The data used in Manthey et al. 2016
To our knowledge, this is the first Anolis phylogeography study to use targeted enrichment, so I thought I would elaborate on the nature of this kind of dataset. Anchored hybrid enrichment (AHE) relies on probes designed from conserved genomic regions ascertained from a panel of vertebrate genomes – including A. carolinensis – which are flanked by non-conserved regions (the level of conservation in determined by PhastCons scores from the UCSC Genome Browser). DNA samples are pooled, and a set containing thousands of probes is used to enrich libraries that get sequenced on an Illumina platform and assembled into contigs, producing hundreds of homologous loci.
Here’s the breakdown of what we ended up with in the new study: our sample contained 42 individual anoles from 26 localities across eight states, and we were able to obtain 487-512 loci per individual, with an average contig length of 629bp, and an average of 17 SNPs per locus including an average of six parsimony-informative SNPS per locus. Roughly speaking, that’s one parsimony-informative SNP every 100bp for 500 loci, so about 3,000 parsimony-informative SNPS = not bad! For what it’s worth, the 10 nDNA A. carolinensis markers obtained by more traditional PCR/Sanger sequencing contained about one SNP every 100bp as well (see Tollis et al. 2012 and Tollis & Boissinot 2014). Therefore, AHE produced hundreds more informative loci at a fraction of the cost.

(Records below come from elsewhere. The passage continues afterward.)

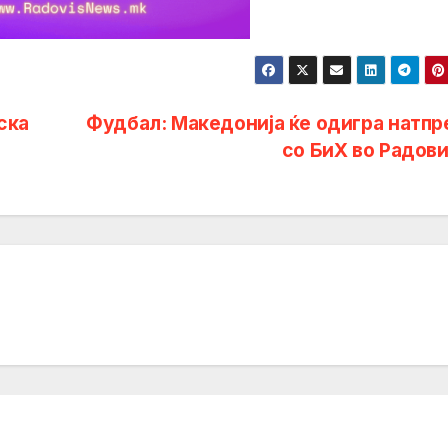
ска
Фудбал: Македонија ќе одигра натпр
со БиХ во Радов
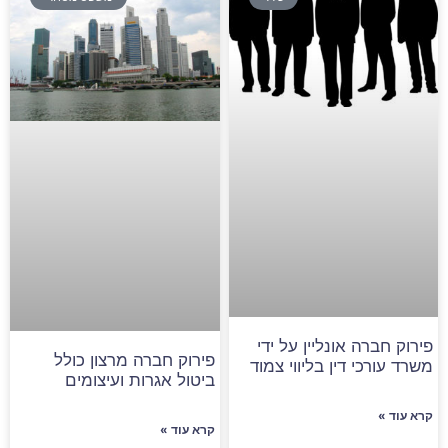
פירוק חברה אונליין על ידי
פירוק חברה מרצון כולל
משרד עורכי דין בליווי צמוד
ביטול אגרות ועיצומים
קרא עוד »
קרא עוד »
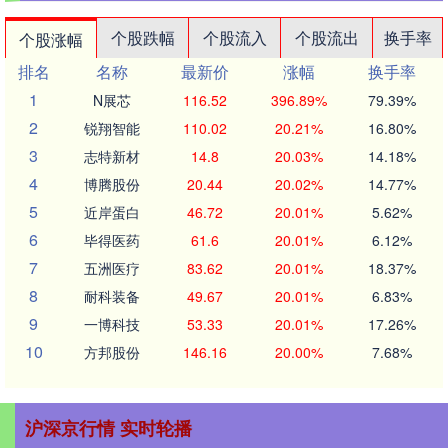
个股跌幅
个股流入
个股流出
换手率
个股涨幅
排名
名称
最新价
涨幅
换手率
1
N展芯
116.52
396.89%
79.39%
2
锐翔智能
110.02
20.21%
16.80%
3
志特新材
14.8
20.03%
14.18%
4
博腾股份
20.44
20.02%
14.77%
5
近岸蛋白
46.72
20.01%
5.62%
6
毕得医药
61.6
20.01%
6.12%
7
五洲医疗
83.62
20.01%
18.37%
8
耐科装备
49.67
20.01%
6.83%
9
一博科技
53.33
20.01%
17.26%
10
方邦股份
146.16
20.00%
7.68%
沪深京行情 实时轮播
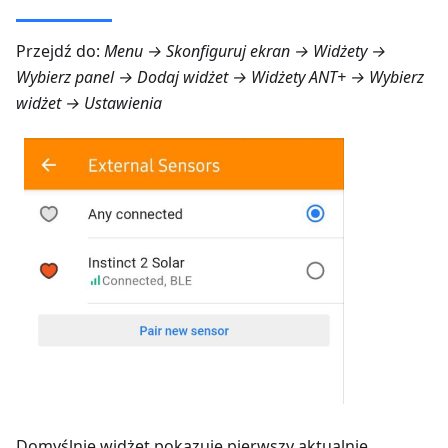
Przejdź do:
Menu → Skonfiguruj ekran → Widżety
→
Wybierz panel → Dodaj widżet →
Widżety ANT+
→ Wybierz
widżet →
Ustawienia
Domyślnie widżet pokazuje pierwszy aktualnie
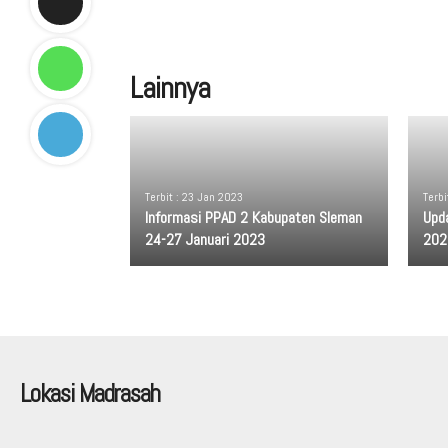
Lainnya
Terbit : 23 Jan 2023
Terbi
Informasi PPAD 2 Kabupaten Sleman
Upd
24-27 Januari 2023
202
Lokasi Madrasah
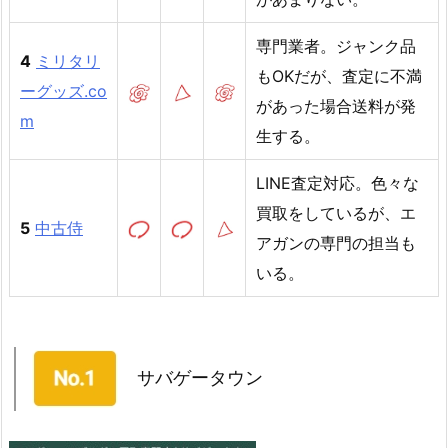
専門業者。ジャンク品
4
ミリタリ
もOKだが、査定に不満
ーグッズ.co
があった場合送料が発
m
生する。
LINE査定対応。色々な
買取をしているが、エ
5
中古侍
アガンの専門の担当も
いる。
サバゲータウン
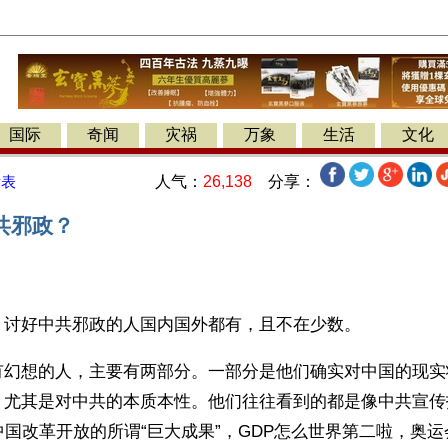
国际
奇闻
灾祸
万象
生活
文化
人气：
26,138
分享：
发表
共邪政？
】讨好中共邪政的人国内国外都有，且不在少数。
有幻想的人，主要有两部分。一部分是他们确实对中国的现实
，尤其是对中共的本质本性。他们往往看到的都是像中共宣传
中国改革开放的所谓“巨大成果”，GDP怎么世界第二啦，奥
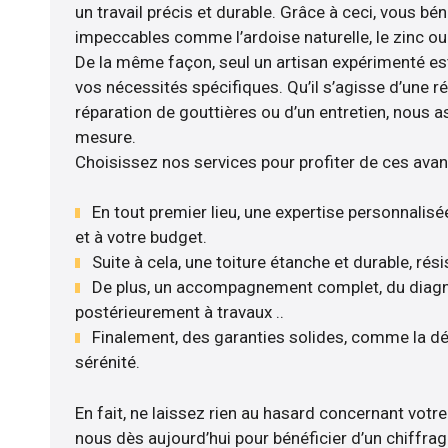
un travail précis et durable. Grâce à ceci, vous bé
impeccables comme l’ardoise naturelle, le zinc ou l
De la même façon, seul un artisan expérimenté es
vos nécessités spécifiques. Qu’il s’agisse d’une r
réparation de gouttières ou d’un entretien, nous a
mesure.
Choisissez nos services pour profiter de ces avan
En tout premier lieu, une expertise personnalisé
et à votre budget.
Suite à cela, une toiture étanche et durable, rés
De plus, un accompagnement complet, du diagnos
postérieurement à travaux ..
Finalement, des garanties solides, comme la dé
sérénité.
En fait, ne laissez rien au hasard concernant votre 
nous dès aujourd’hui pour bénéficier d’un chiffrag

New insights into Anolis carolinensis phylogeography using targeted loci
Using different statistical clustering methods (DAPC and Structure), Manthey et al. supports the same five genetic clusters as previously described. However, there is now a fully resolved species tree – arrived at using multiple methods. First, the South Florida clade is the most ancient lineage of green anoles, likely splitting off from the rest of the species during the Miocene or Pliocene. However, there is now 100% support for a sister-group relationship between the mainland clades, massively simplifying the story of A. carolinensis. Green anoles likely remained in Florida until the Pleistocene, dispersing northward and onto the mainland where two lineages evolved independently- one along the Atlantic coast in the Carolinas, and another dispersing across the Gulf Coastal Plain.
(A) Map showing geographic localities of 42 green anoles selected for targeted enrichment. (B) Results of species tree analyses. Colored symbols correspond to the five geographic and genetic clusters. Adapted from Manthey et al. (2016).
We also found that despite the best resolution to date for the A. carolinensis species tree, incomplete lineage sorting is rampant across these loci, highlighting the need for these kinds of datasets for phylogeographic studies at this evolutionary distance. For instance, the only clade with any gene trees supporting exclusive ancestry was South Florida: meaning on a given gene tree, pre-defined “clades” are often paraphyletic. The reason the species trees agreed in their topologies is due to fact that they probabilistically invoke the coalescent process, which incorporates incomplete lineage sorting. Previous studies, using ≤10 loci, simply lacked enough statistical power to do this confidently.
More work to be done
As with most scientific endeavors, the new study resolves some outstanding questions but also begs new questions. For instance, although we were able to infer gene flow between the Gulf-Atlantic and NW Florida clades, the degree of allele sharing between populations is still not clear. There seems to be some admixture between the Gulf-Atlantic and Carolinas clades south of the Appalachian Mountains in Georgia, suggesting elevational gradients provide a more effective barrier to gene flow in this species than riverine barriers. Also, the divergence times of the green anole clades are still based only on molecular clock models and could benefit greatly from informative fossils calibrations.